During India’s April-June hot weather season, various parts of the country could record 10 to 20 heatwave days compared to the normal four to eight, head of the Indian Meteorological Department (IMD) Mrutyunjay Mohapatra said earlier this month.

“Most parts of south peninsula, central India, east India and plains of northwest India will experience above normal heatwave days with temperatures hitting or crossing 40 degrees Celsius (104 Fahrenheit),” Mohapatra told Context.

While hot weather is part of everyday life in much of the country of 1.4 billion people, the intensity and frequency of heatwaves in India is rising due to climate change, increasing the risk of working or other outdoor activities.

Eleven people died and several more were hospitalised with heatstroke after they attended a political event held under the afternoon sun in Maharashtra last April.

Most parts of south peninsula, central India, east India and plains of northwest India will experience above normal heatwave days with temperatures hitting or crossing 40 degrees Celsius (104 Fahrenheit).

Mrutyunjay Mohapatra, head, Indian Meteorological Department

Anxious to avoid similar tragedies, the Election Commission of India has instructed electoral officers in each state to raise awareness about the dangers of extreme weather conditions and take steps to help voters cope with the scorching heat.

The measures for polling stations include ensuring the availability of drinking water, rigging up canopies for shade and providing childcare facilities.

They will also need to have medical kits, healthcare volunteers and ambulances on hand on voting days.

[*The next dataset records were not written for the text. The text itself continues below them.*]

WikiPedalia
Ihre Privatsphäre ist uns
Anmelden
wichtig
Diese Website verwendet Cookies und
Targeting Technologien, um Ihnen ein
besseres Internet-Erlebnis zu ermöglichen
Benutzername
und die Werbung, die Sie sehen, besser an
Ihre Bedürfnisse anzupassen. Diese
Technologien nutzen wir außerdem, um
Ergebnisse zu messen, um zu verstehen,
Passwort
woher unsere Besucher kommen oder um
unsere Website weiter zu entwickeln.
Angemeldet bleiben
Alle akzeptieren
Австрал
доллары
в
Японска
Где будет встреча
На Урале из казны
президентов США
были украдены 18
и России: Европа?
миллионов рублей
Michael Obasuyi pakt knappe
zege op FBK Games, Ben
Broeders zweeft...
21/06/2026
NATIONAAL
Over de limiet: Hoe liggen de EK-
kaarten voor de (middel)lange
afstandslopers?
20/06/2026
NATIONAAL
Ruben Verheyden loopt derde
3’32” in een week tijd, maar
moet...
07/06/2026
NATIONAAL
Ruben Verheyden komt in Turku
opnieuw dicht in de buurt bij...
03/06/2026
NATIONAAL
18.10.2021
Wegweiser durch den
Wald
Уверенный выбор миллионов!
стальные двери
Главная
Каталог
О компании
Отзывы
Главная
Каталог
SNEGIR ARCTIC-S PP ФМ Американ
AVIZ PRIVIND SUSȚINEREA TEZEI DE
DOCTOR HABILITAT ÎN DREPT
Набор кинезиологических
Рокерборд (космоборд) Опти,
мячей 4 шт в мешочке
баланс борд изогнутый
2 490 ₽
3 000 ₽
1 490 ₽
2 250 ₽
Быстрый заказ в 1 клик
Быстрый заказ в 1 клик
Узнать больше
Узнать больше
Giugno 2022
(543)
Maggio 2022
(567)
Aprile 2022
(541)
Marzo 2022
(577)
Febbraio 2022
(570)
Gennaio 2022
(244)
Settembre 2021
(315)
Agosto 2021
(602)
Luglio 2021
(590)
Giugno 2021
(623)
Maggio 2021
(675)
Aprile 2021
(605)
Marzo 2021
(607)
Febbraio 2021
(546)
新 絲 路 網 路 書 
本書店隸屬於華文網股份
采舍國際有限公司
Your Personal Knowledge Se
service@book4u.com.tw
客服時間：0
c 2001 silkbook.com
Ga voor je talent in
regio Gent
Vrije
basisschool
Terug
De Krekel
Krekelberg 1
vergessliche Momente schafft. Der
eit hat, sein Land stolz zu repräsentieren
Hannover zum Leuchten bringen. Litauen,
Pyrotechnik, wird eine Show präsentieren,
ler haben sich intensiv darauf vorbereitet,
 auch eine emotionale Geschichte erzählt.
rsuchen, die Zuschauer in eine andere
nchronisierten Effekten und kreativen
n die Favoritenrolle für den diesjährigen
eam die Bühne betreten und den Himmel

“A billion people will come out to vote … It’s going to be very challenging for us,” Kiren Rijiju, India’s earth science minister, said this month. “All the states have made elaborate preparations.”

However, electoral authorities have issued no specific heat guidance for campaign rallies.

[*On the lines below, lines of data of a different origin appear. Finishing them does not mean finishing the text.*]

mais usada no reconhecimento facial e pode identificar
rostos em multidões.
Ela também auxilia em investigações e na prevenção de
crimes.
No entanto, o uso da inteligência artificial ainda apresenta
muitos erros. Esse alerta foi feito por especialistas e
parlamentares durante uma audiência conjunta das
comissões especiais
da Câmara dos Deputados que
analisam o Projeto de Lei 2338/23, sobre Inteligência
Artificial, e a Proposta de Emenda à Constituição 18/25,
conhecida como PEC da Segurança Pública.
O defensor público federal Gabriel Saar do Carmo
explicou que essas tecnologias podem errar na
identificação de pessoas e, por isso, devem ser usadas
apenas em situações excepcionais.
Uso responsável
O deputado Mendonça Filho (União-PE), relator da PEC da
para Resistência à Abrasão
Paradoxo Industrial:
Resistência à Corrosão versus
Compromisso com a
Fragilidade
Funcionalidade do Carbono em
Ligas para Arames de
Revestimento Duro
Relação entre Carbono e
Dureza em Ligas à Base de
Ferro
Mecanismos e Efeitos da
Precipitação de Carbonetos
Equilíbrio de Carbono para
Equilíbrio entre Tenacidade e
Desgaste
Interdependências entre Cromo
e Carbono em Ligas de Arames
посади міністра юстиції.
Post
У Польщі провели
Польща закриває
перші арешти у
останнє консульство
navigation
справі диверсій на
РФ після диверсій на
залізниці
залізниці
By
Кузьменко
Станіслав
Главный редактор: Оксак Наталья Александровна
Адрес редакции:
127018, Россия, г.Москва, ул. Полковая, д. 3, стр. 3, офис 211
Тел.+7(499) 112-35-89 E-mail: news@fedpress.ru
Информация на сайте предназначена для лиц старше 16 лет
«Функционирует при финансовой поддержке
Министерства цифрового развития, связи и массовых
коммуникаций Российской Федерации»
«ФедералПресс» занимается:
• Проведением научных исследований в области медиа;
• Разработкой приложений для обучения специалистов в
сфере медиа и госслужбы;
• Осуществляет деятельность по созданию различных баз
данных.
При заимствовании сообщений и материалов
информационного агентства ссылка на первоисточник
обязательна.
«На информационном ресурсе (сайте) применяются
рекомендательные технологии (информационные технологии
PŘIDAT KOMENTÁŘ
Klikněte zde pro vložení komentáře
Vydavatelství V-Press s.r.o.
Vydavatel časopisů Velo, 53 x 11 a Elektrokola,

“There should be strict guidelines on hours of the day when rallies and meetings can be organised, if there is a heatwave,” said Dileep Mavalankar, the former director of Gandhinagar-based Indian Institute of Public Health.

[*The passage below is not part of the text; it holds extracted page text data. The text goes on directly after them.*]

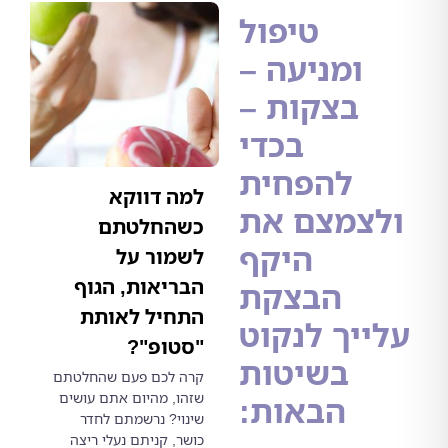
טיפול
ומניעה –
בצקות –
בכדי
להפחית
למה דווקא
לצמצם את
כשהחלטתם
היקף
לשמור על
הבריאות, הגוף
הבצקת
התחיל לאותת
ייך לנקוט
"סטופ"?
בשיטות
קרה לכם פעם שהחלטתם
שזהו, מהיום אתם עושים
הבאות:
שינוי? נרשמתם לחדר
כושר, קניתם נעלי ריצה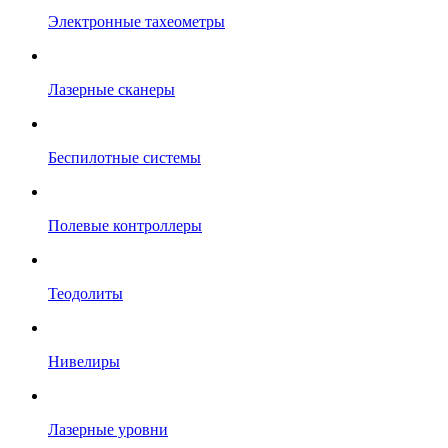
Электронные тахеометры
Лазерные сканеры
Беспилотные системы
Полевые контроллеры
Теодолиты
Нивелиры
Лазерные уровни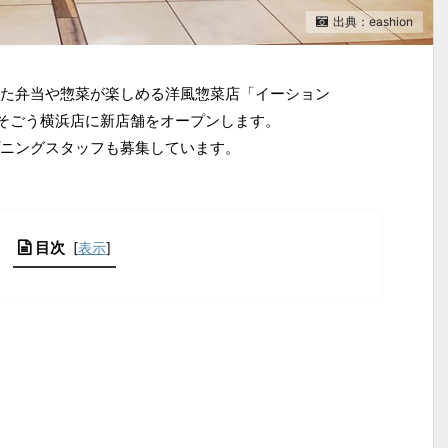
出典：eashion
た弁当や惣菜が楽しめる洋風惣菜店「イーション
中旬、そごう横浜店に新店舗をオープンします。
ニングスタッフも募集しています。
目次
[
表示
]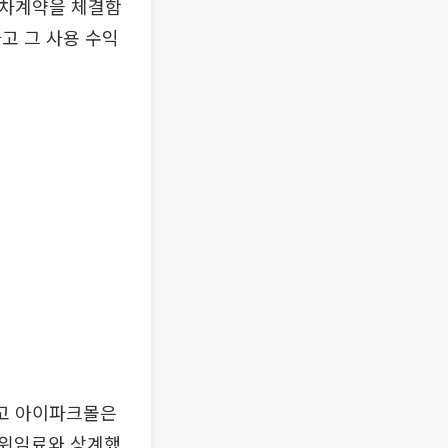
대차계약을 체결함
고 그 사용 수익
하고 아이파크몰은
 위임료와 상계했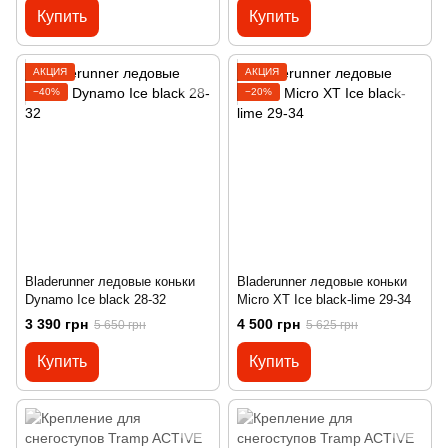
Купить
Купить
АКЦИЯ
АКЦИЯ
−40%
−20%
Bladerunner ледовые коньки
Bladerunner ледовые коньки
Dynamo Ice black 28-32
Micro XT Ice black-lime 29-34
3 390 грн
4 500 грн
5 650 грн
5 625 грн
Купить
Купить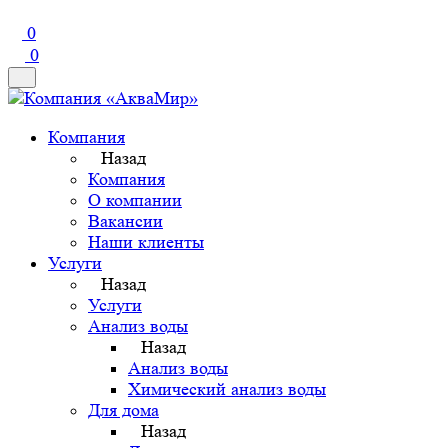
0
0
Компания
Назад
Компания
О компании
Вакансии
Наши клиенты
Услуги
Назад
Услуги
Анализ воды
Назад
Анализ воды
Химический анализ воды
Для дома
Назад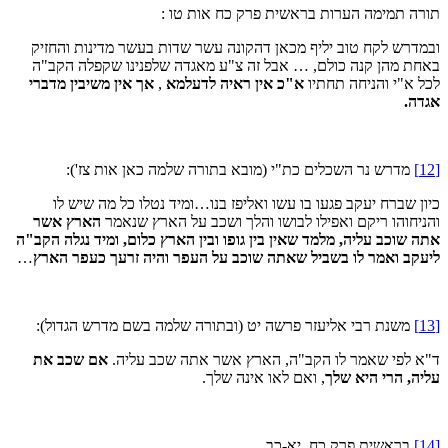
תורה תמימה הערות בראשית פרק כח אות טו :
ובמדרש לקח טוב יליף מכאן דהקונה עשר שדות בעשר מדינות והחזיק
באחת מהן קנה כולם, … אבל זה צ"ע מאגדה שלפנינו שקפלה הקב"ה
לכל א"י והניחה תחתיו
א"כ אין ראיה לדעלמא
,
אך אין משיבין מדברי
אגדה.
[12]
מדרש נר השכלים כת"י (מובא בתורה שלמה כאן אות צז'):
כיון שברח יעקב פגעו בו עשו ואליפז בנו…ומיד נטלו כל מה שיש לו
והניחוהו ריקם ואפילו לבושו והלך ושכב על הארץ שנאמר
הארץ אשר
אתה שוכב עליה, מלמד שאין בין גופו ובין הארץ כלום, ומיד נגלה הקב"ה
ליעקב ואמר לו בשביל שאתה שוכב על העפר והיה זרעך כעפר הארץ
…
[13]
משנת רבי אליעזר פרשה יט (ובתורה שלמה בשם מדרש הגדול):
ד"א לפי שאמר לו הקב"ה, הארץ אשר אתה שכב עליה.
אם שכב את
עליה, הרי היא שלך
, ואם לאו אינה שלך.
[14]
בראשית פרק כח, יא-כב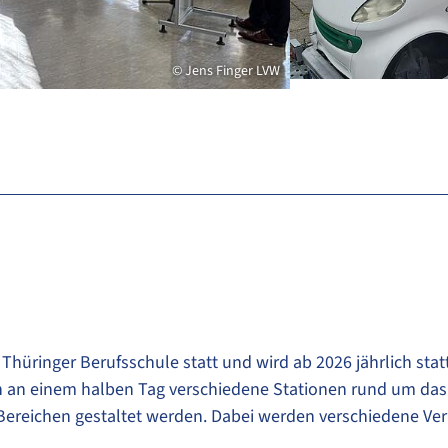
© Jens Finger LVW
Thüringer Berufsschule statt und wird ab 2026 jährlich statt
n an einem halben Tag verschiedene Stationen rund um das 
Bereichen gestaltet werden. Dabei werden verschiedene Verk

Rallies should be suspended or moved indoors where possible, ambulances and paramedics should be on hand and local hospitals on standby, said Mavalankar, who helped draw up India’s first heat action plan for the city of Ahmedabad in 2013.

Heat stroke risks

Heat stress occurs at temperatures above 35°C (95°F) in high humidity, according to the International Labor Organization. Heat stroke can occur if body temperature rises above 40°C, with children, the elderly and people with pre-existing conditions most at risk.

Government authorities should make people aware of the risks, but are often blasé about the dangers, said Abinash Mohanty, a climate scientist and sector head for climate change at IPE Global, an international development organisation.

“Elections … can also be an opportunity to increase awareness around the risks of heat especially around its health impacts,” Mohanty said.

In the southern state of Telangana, Anvesh Reddy, a politician with Kisan Congress, said the party was taking its own precautions as temperatures top 40°C.

“We have mostly been meeting voters between 6 a.m. and 10 a.m. in the morning and then after 5 p.m. in the evening,” Reddy said.

A political consultant from Maharashtra echoed Mavalankar’s calls for specific guidelines on organising rallies.

“(That) could help ensure that no party takes rally management lightly, as they would not want to give opposition any excuse for criticism,” said the consultant, who asked not to be named because he works for several different parties.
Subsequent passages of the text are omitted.